The nation's largest abortion-rights group today released a poll of likely women voters in 12 battleground states that suggests presumed GOP presidential nominee John McCain could lose the support of significant numbers of independent and pro-choice Republican women—if they are educated about the Arizona senator's antiabortion voting record.
And that, the pollsters predicted, could help expected Democratic nominee Barack Obama win that "critical bloc" of swing voters come November.
"The poll shows that this issue can have real impact in a presidential election," says Al Quinlan of the Democratic polling firm Greenberg Quinlan Rosner Research, which conducted the survey for NARAL Pro-Choice America. "A clear choice on this issue moves votes to Barack Obama. It moves the swing vote with independent women, more crossover vote with Republican women who are pro-choice, and, in Obama's case, it begins to consolidate the base by bringing home Democratic women."
The survey sets the stage for what NARAL President Nancy Keenan says will be her organization's five-month push to educate women about McCain's opposition to Roe v. Wade and his votes to limit access to birth control and to "ensure that [our] endorsed candidate, Senator Obama, becomes President-Elect Obama on November 4."
"Senator McCain has been out there a long time," Keenan said, and because there's a perception that he's a moderate maverick, "there's an assumption that he is pro-choice."
McCain has stated that Roe v. Wade, the Supreme Court decision that legalized abortion, should be overturned. He has consistently opposed abortion, except in cases of rape and incest or when a woman's life is at risk. However, the GOP national platform does not endorse such exceptions to abortion, and McCain has not said whether, as the party's leader, he would push to include the exceptions. (Conservative evangelical leaders have bluntly warned him not to.) McCain has been endorsed in his Senate races by the National Right to Life Committee, which says that in 2005 and 2006, the Arizona senator voted in their interests 75 percent of the time.
Obama has called a woman's right to choose legal abortion a "fundamental freedom" and has gotten a 100 percent rating from Planned Parenthood, which supports abortion rights.
Using data from his firm's survey of 1,788 likely women voters in states including Florida, Michigan, Ohio, and Pennsylvania, Quinlan says that Obama gained 13 points among pro-choice independent women and 9 points among pro-choice Republican women once they were presented with what the pollsters called "a balanced description of the candidates' respective positions on choice."

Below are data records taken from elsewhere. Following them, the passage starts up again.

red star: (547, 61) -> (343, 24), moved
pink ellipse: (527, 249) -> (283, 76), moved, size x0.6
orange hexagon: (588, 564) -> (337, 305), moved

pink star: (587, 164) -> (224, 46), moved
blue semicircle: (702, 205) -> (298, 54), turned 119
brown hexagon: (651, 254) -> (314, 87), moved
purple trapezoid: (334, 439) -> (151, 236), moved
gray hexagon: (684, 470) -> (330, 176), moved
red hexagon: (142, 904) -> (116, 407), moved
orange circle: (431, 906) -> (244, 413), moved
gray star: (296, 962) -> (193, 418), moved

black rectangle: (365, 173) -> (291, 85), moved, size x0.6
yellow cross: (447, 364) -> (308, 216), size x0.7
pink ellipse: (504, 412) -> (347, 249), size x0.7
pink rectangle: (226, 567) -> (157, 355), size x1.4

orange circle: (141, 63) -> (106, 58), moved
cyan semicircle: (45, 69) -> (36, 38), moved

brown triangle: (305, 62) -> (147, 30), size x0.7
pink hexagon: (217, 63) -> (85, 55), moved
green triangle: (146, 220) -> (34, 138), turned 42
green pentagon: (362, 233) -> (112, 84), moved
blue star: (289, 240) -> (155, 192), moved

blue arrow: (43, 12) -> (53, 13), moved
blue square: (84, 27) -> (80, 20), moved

When women surveyed were simply asked for whom they would vote if the presidential election were held today, 47 percent named Obama and 45 percent McCain, Quinlan says. But after being read the description of the candidates' positions, 53 percent said they would vote for Obama; 40 percent for McCain.
Here are the descriptions used by the pollsters in survey calls made to women between May 29 and June 8:
Obama: "Barack Obama believes that the decision to have an abortion is profoundly difficult for women and families and that these decisions are personal, between a woman, her family, her God, and her doctor, and that politicians should stay out of it. As president, Obama will oppose any constitutional amendment to overturn Roe v. Wade, and he will work to reduce unintended pregnancies through prevention and education by expanding access to birth control and sex education."

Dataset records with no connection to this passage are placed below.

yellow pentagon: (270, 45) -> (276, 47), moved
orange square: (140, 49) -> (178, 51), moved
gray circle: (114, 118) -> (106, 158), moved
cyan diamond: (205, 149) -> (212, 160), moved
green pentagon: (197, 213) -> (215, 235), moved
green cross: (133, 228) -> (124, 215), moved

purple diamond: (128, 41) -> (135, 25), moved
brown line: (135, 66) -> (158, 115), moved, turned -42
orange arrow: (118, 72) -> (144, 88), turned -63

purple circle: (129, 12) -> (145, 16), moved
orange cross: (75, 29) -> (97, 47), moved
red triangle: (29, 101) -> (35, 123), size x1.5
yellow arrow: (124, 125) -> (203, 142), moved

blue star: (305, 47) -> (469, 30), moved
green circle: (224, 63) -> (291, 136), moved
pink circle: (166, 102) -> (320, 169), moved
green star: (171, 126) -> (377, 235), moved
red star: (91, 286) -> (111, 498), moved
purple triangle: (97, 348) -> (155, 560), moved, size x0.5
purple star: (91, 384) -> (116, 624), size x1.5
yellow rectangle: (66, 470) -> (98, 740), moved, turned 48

McCain: "John McCain is pro-life, and on the issue of abortion, he opposes a woman's right to choose. McCain says that, quote, 'abortion is a human tragedy,' and he believes that we must end abortion by overturning Roe v. Wade. As president, he will nominate Supreme Court judges who will vote to overturn Roe v. Wade and return the issue to the states to decide."
"This shows where the race does go when this issue is actually put front and center," says Quinlan, who estimated that up to half of women voters are either "unclear or unsure" of McCain's position on abortion.
The McCain campaign did not respond to a request for comment.